The Kings have long been torn on Thomas, even if the fans have not. Thomas is 5’9” and a defensive liability, but he has beaten out every guard the Kings have drafted/brought in to replace him. Last season he averaged 20.3 points a game with a true shooting percentage of 57.4 percent, plus he dished out 6.3 assists a night. He had a PER of 20.5.

Those are the kinds of numbers that will get Thomas, a restricted free agent, paid. Not eight figures, but $6 million at least, maybe a couple million more a season. That’s an issue for the Kings, especially if Rudy Gay opts in for his $19.3 million or re-signs with the team for a healthy contract.
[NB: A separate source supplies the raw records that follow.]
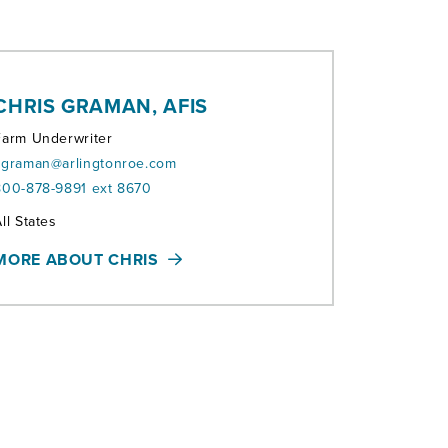
CHRIS GRAMAN, AFIS
Farm Underwriter
cgraman@arlingtonroe.com
800-878-9891 ext 8670
erritories:
ll States
MORE ABOUT CHRIS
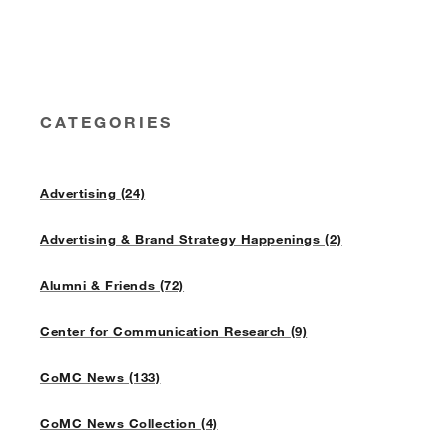
CATEGORIES
Advertising (24)
Advertising & Brand Strategy Happenings (2)
Alumni & Friends (72)
Center for Communication Research (9)
CoMC News (133)
CoMC News Collection (4)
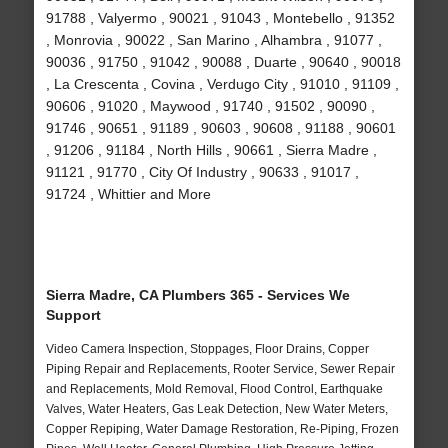
91788 , Valyermo , 90021 , 91043 , Montebello , 91352
, Monrovia , 90022 , San Marino , Alhambra , 91077 ,
90036 , 91750 , 91042 , 90088 , Duarte , 90640 , 90018
, La Crescenta , Covina , Verdugo City , 91010 , 91109 ,
90606 , 91020 , Maywood , 91740 , 91502 , 90090 ,
91746 , 90651 , 91189 , 90603 , 90608 , 91188 , 90601
, 91206 , 91184 , North Hills , 90661 , Sierra Madre ,
91121 , 91770 , City Of Industry , 90633 , 91017 ,
91724 , Whittier and More
Sierra Madre, CA Plumbers 365 - Services We
Support
Video Camera Inspection, Stoppages, Floor Drains, Copper
Piping Repair and Replacements, Rooter Service, Sewer Repair
and Replacements, Mold Removal, Flood Control, Earthquake
Valves, Water Heaters, Gas Leak Detection, New Water Meters,
Copper Repiping, Water Damage Restoration, Re-Piping, Frozen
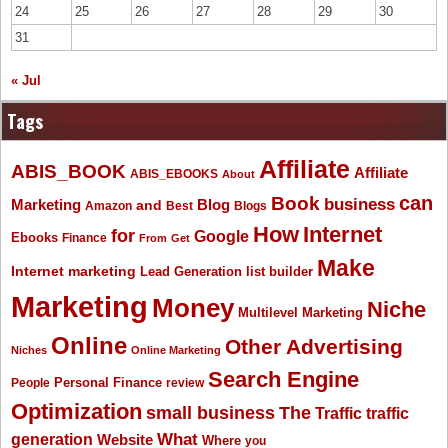
24
25
26
27
28
29
30
31
« Jul
Tags
Affiliate
ABIS_BOOK
Affiliate
ABIS_EBOOKS
About
Book
can
business
Marketing
Blog
and
Amazon
Best
Blogs
How
Internet
for
Google
Ebooks
Finance
From
Get
Make
Internet marketing
list builder
Lead Generation
Marketing
Money
Niche
Multilevel Marketing
Online
Other Advertising
Niches
Online Marketing
Search Engine
People
Personal Finance
review
Optimization
The
small business
Traffic
traffic
What
generation
Website
Where
you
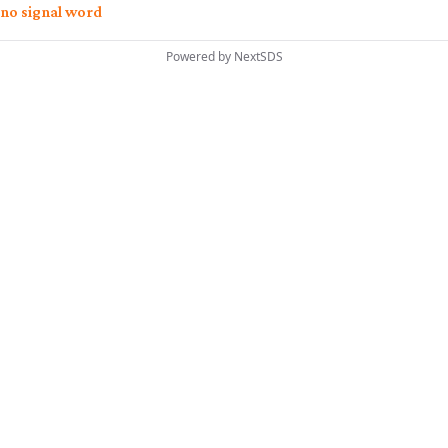
no signal word
Powered by
NextSDS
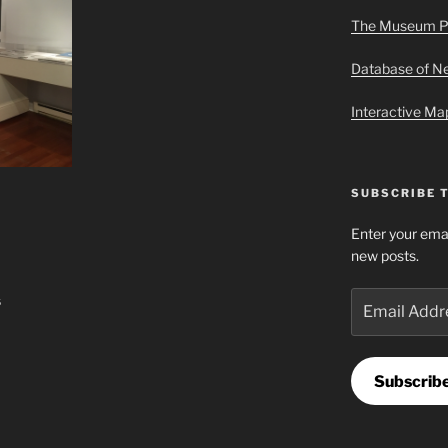
The Museum P
Database of 
Interactive M
SUBSCRIBE 
Enter your emai
new posts.
Email
s
Address
Subscrib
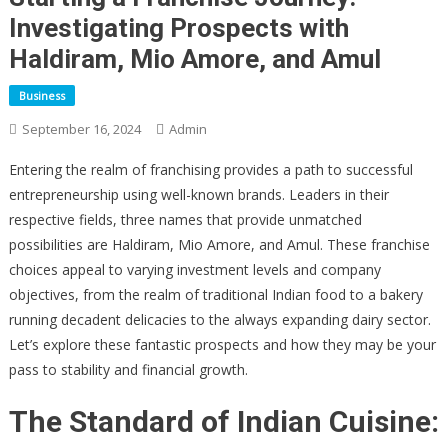
Investigating Prospects with
Haldiram, Mio Amore, and Amul
Business
September 16, 2024
Admin
Entering the realm of franchising provides a path to successful
entrepreneurship using well-known brands. Leaders in their
respective fields, three names that provide unmatched
possibilities are Haldiram, Mio Amore, and Amul. These franchise
choices appeal to varying investment levels and company
objectives, from the realm of traditional Indian food to a bakery
running decadent delicacies to the always expanding dairy sector.
Let’s explore these fantastic prospects and how they may be your
pass to stability and financial growth.
The Standard of Indian Cuisine:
Good friend of this site D.J. Foster of Bleacher Report laid it out beautifully.

As it stands right now, the Kings have over $47 million in guaranteed contracts. If Rudy Gay opts in to his massive player option worth $19.3 million, that will bring the Kings to over $66 million. Then there’s the eighth pick in the draft to account for ($2.2 million), as well as Thomas. Without Thomas, the Kings should be at around $68.5 million in salary commitments.

That’s a problem, as the salary cap is projected to check in at somewhere between $63 and $65 million, meaning the luxury tax will be around $77 to $79 million.

If Thomas were to sign an offer sheet starting at around $8 million annually, which doesn’t seem unrealistic since that’s what point guard Jeff Teague pulled down in a similar situation last offseason, then the Kings would be a tax-paying team. You have to think that Sacramento’s ownership wants to avoid that, particularly if the product on the floor is an unlikely playoff team.

If Thomas gets a healthy offer, the Kings may not match.

The structures of the new CBA were in part the owners trying to take back control from the players and not let something like the Miami “big three” happen again where the players got to dictate the terms. Owners and NBA front offices didn’t like that loss of control. But those structures and taxes are going to make a lot of teams hit a wall, small or big markets.

How would you feel about the Ray McCallum era in Sacramento? Fans in Sac Town would be crushed if the Isaiah Thomas era came to an end — fans always relate to the little guy, the one their size, making their way among the trees of the NBA. He’s a favorite.

This wouldn’t be a basketball decision, it would be a dollars and cents decision. Welcome to the NBA.

But I’ll still have my favorite Pizza Guy add take off to watch forever.